Individual Medication Effectiveness Tests (IMETs) to assess the efficacy of gabapentin in individual patients with chronic neuropathic pain.

This single patient (n of 1) IMET is a randomised, double-blind, cross-over comparison of gabapentin and placebo within an individual patient. We will do an initial open label trial to see if gabapentin is effective, and for dose finding. Once the dose has been decided (see medication section), we will use two week treatment periods, with measurement in the second week, allowing for wash out. There will be 3 pairs of 2 week treatment periods, making a total of twelve weeks. The order of drugs in each cycle will be determined by random allocation. The choice of initial therapy will be balanced in blocks of four, to ensure that equivalent numbers start the IMET on each of the two drugs.
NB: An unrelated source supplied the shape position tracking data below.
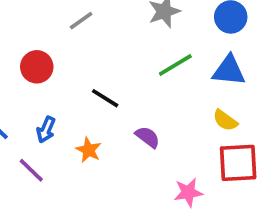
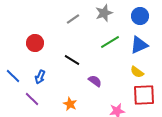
gray line: (81, 21) -> (73, 19), moved
blue triangle: (229, 71) -> (139, 45), turned -30
orange star: (88, 150) -> (70, 104), moved

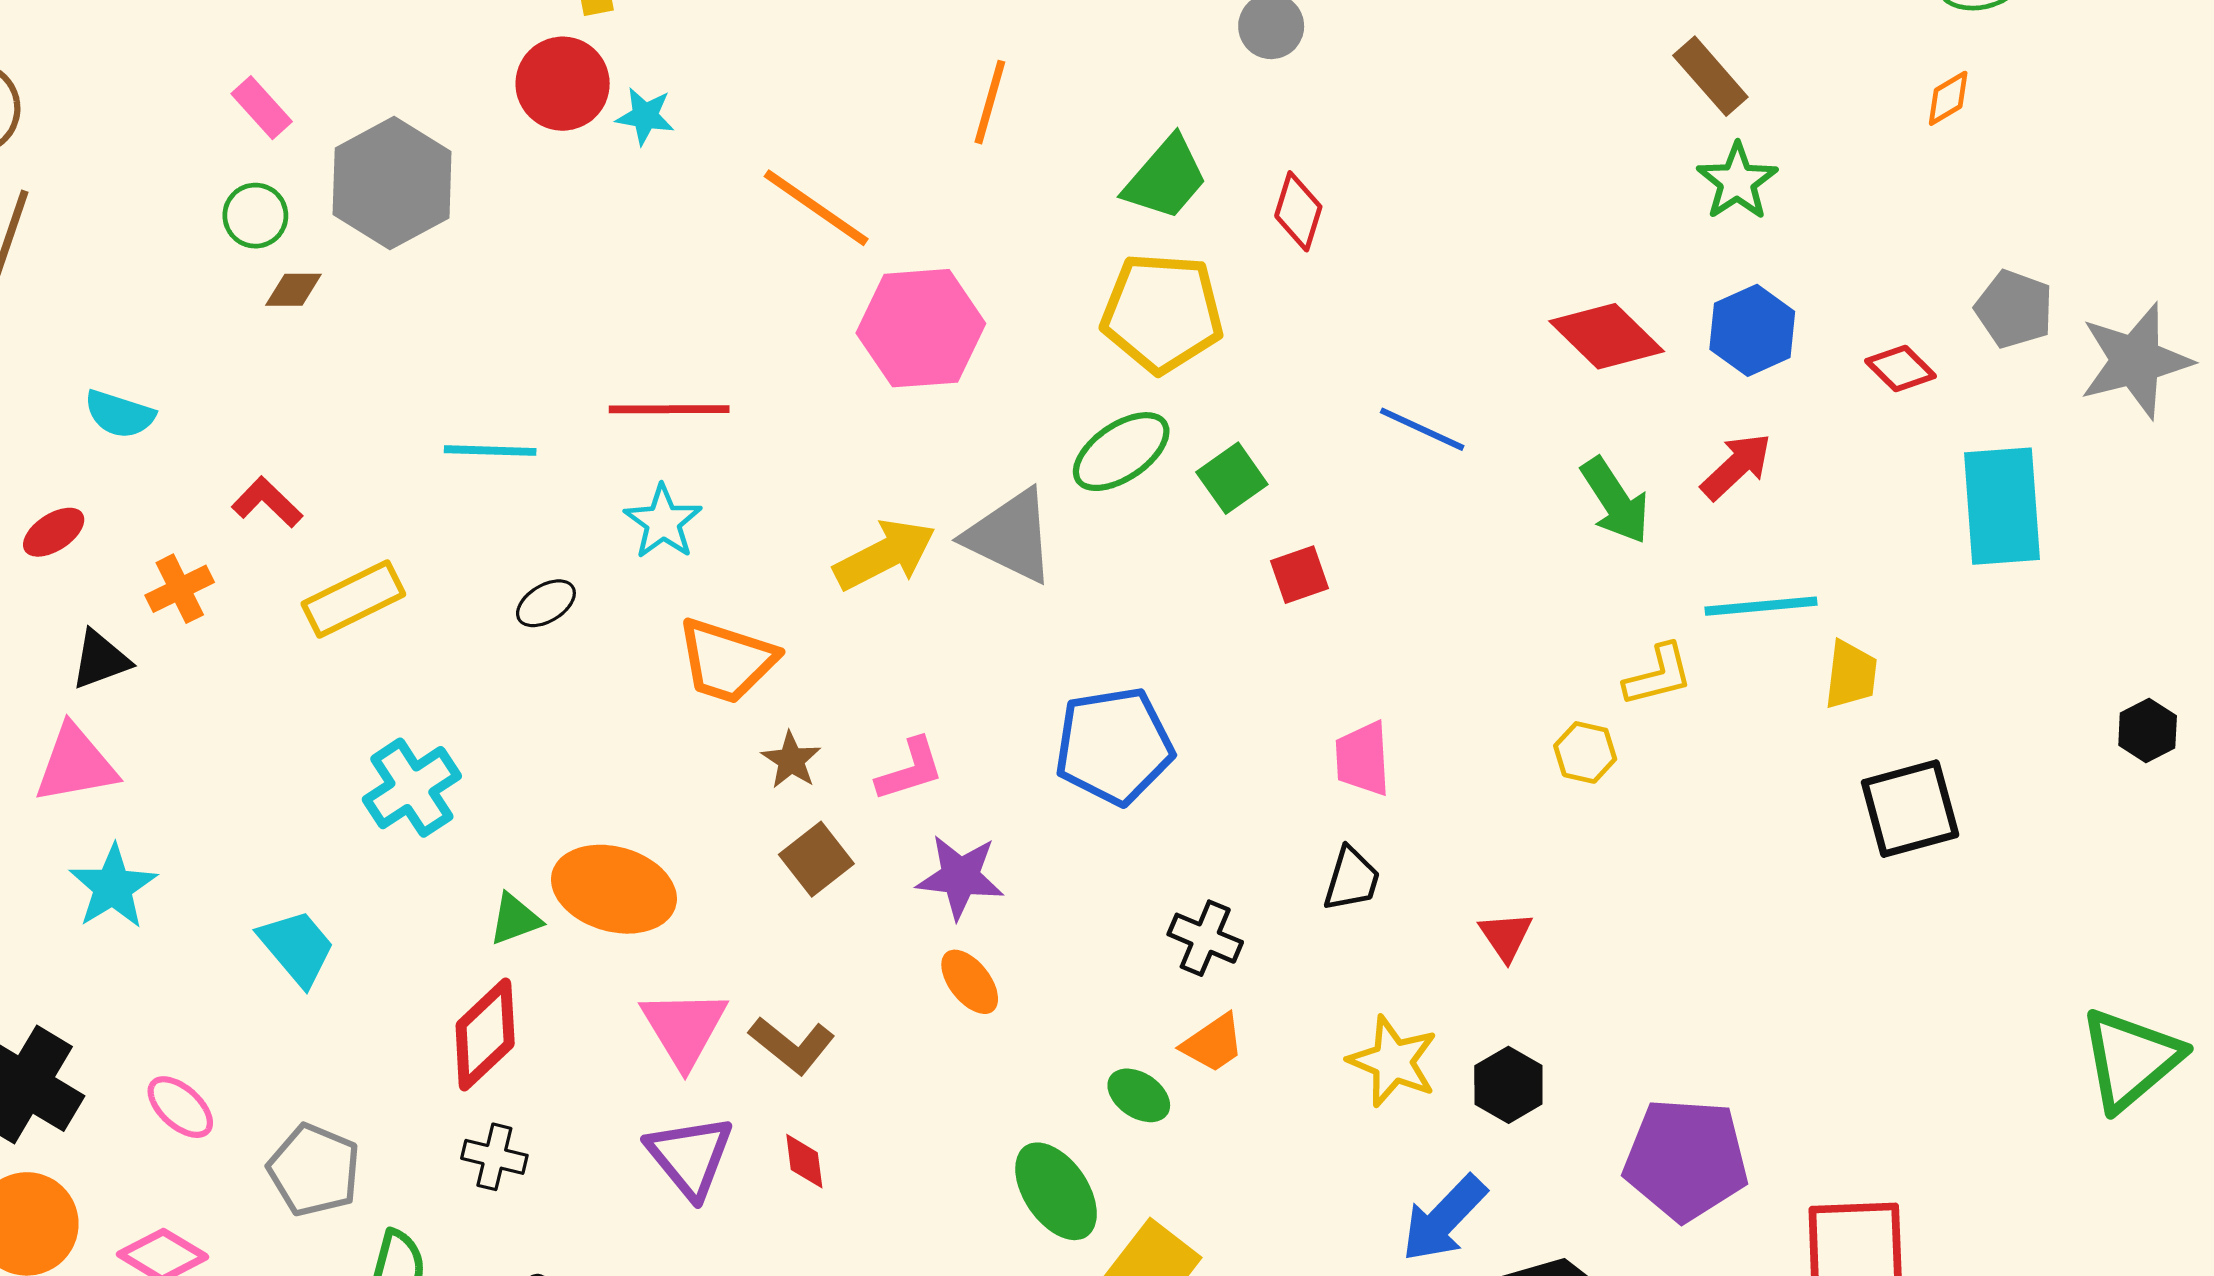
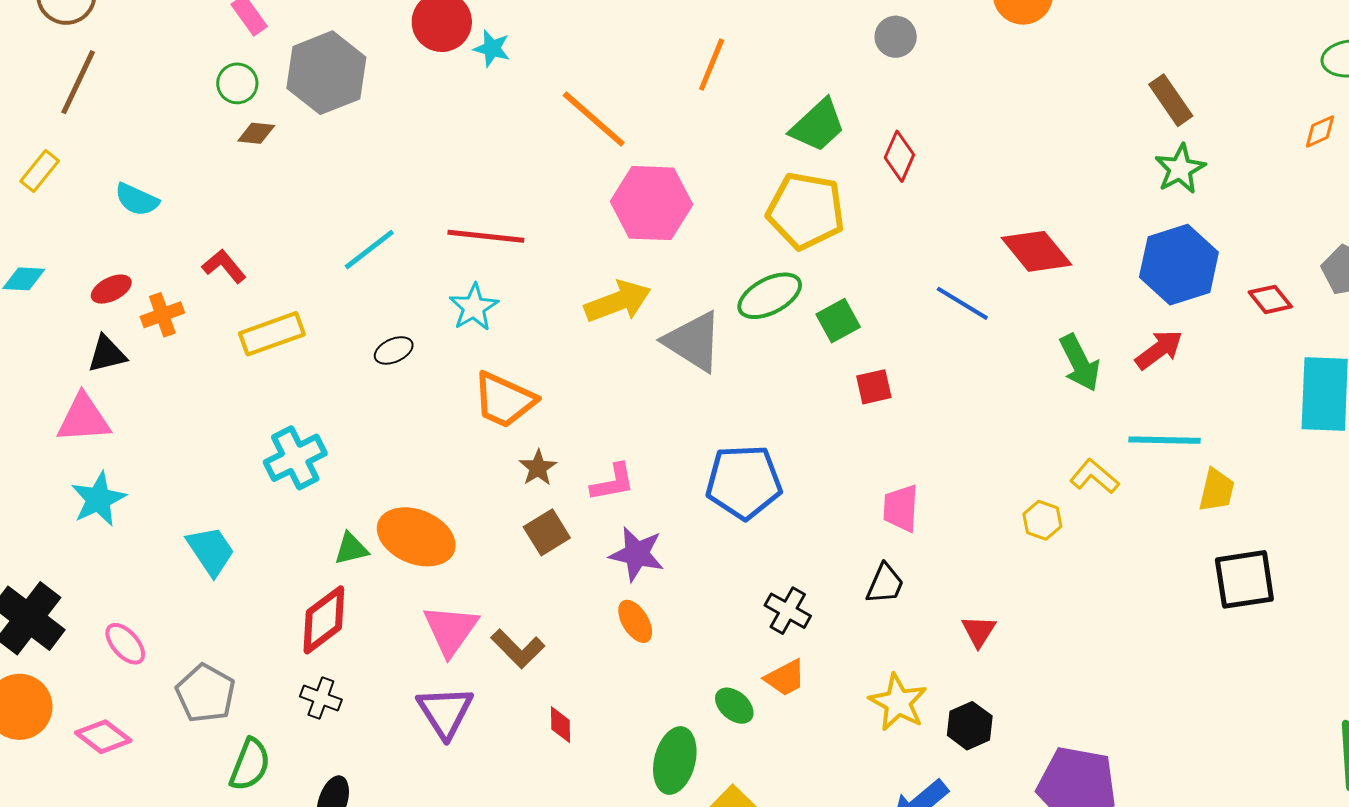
blue hexagon: (1752, 330) -> (1179, 265), size x1.4
red diamond: (1607, 336) -> (1036, 251), moved
cyan line: (490, 451) -> (369, 250), turned -46
red ellipse: (54, 532) -> (111, 289), moved
yellow arrow: (885, 555) -> (618, 302), moved
yellow L-shape: (1658, 675) -> (1094, 477), turned -132
red diamond: (804, 1161) -> (560, 725), moved
green ellipse: (1056, 1191) -> (675, 761), turned 42

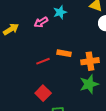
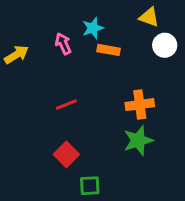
pink arrow: (41, 22) -> (63, 44), turned 96
orange rectangle: (64, 53) -> (109, 50), moved

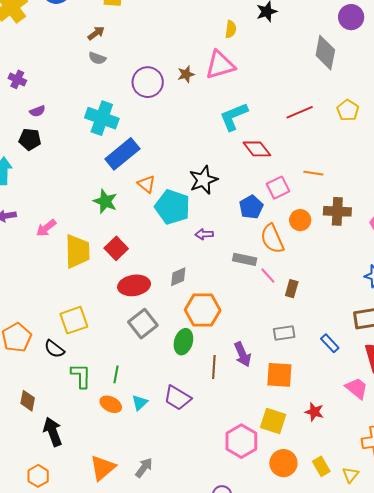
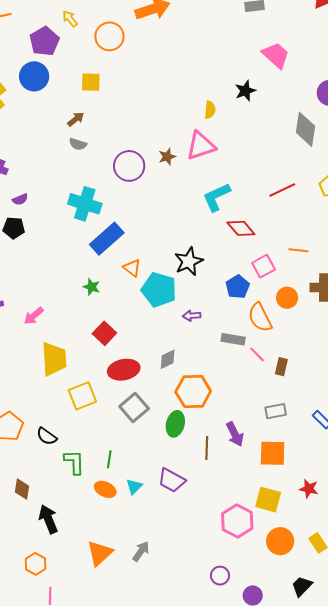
green star: (105, 201) -> (92, 287), size x0.7
yellow trapezoid: (77, 251) -> (54, 359), moved
yellow square: (74, 320) -> (82, 396), moved

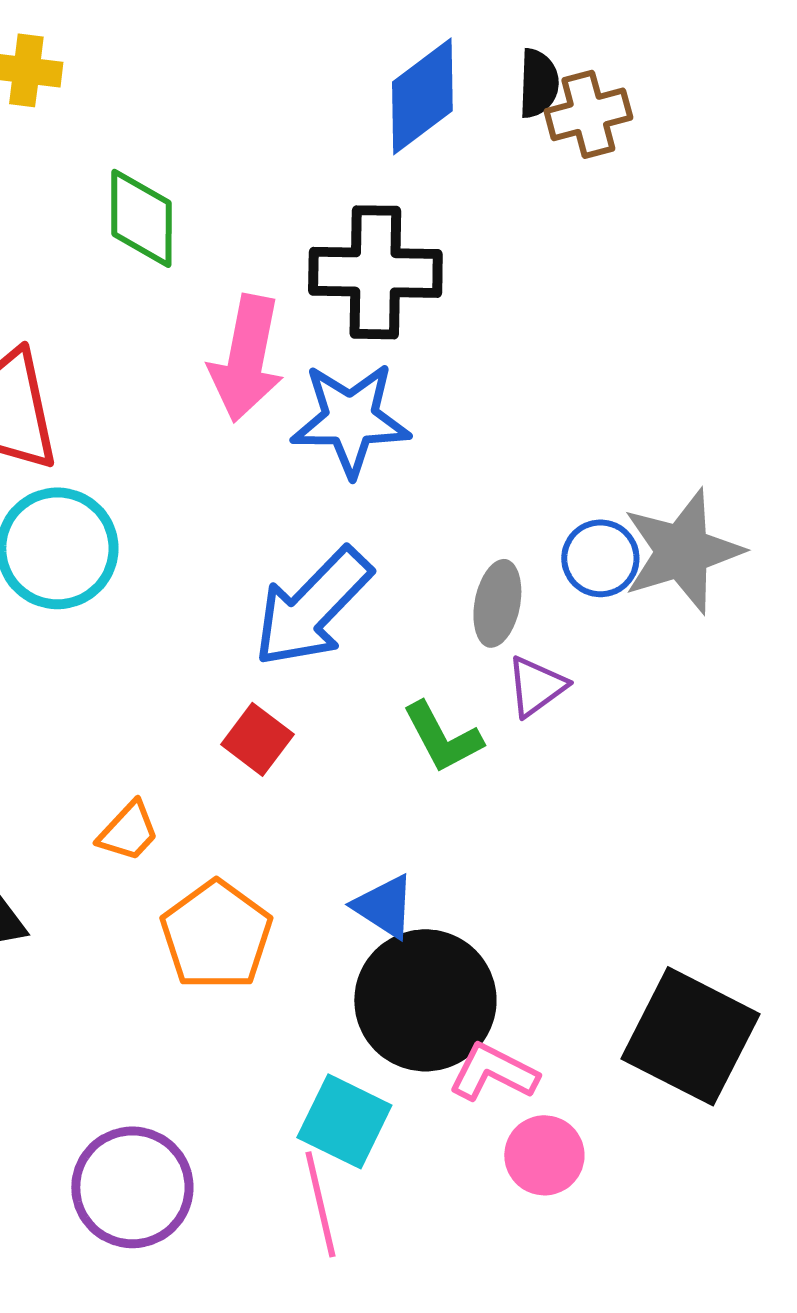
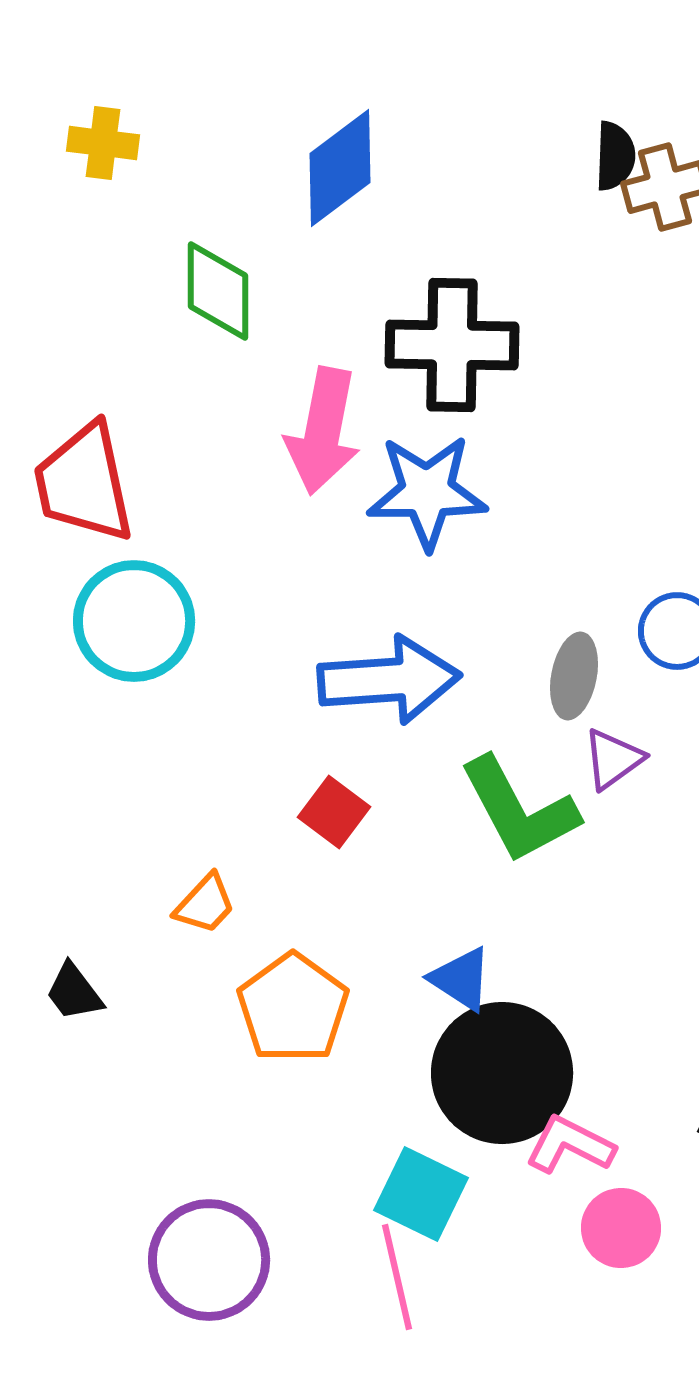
blue diamond: (422, 96) -> (340, 168), moved
blue arrow: (312, 607) -> (389, 680), turned -138
green L-shape: (442, 737) -> (519, 810), size x1.5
Patients and practitioners will all be blinded to which treatment the patients are taking. Product information about gabapentin will be provided to the patient at the beginning of the study. The patient will keep careful track of their symptoms by recording them in a special diary. If at any time during the study the patient feels worse, that treatment period can be terminated, and they can go on to the next treatment period. Upon the completion of the study, the timing of the active treatment will be revealed. After looking at the symptoms recorded, the doctor and patient decide together whether gabapentin was of greater benefit than placebo. If the patient chooses, they can then continue on the drug, confident that it is effective.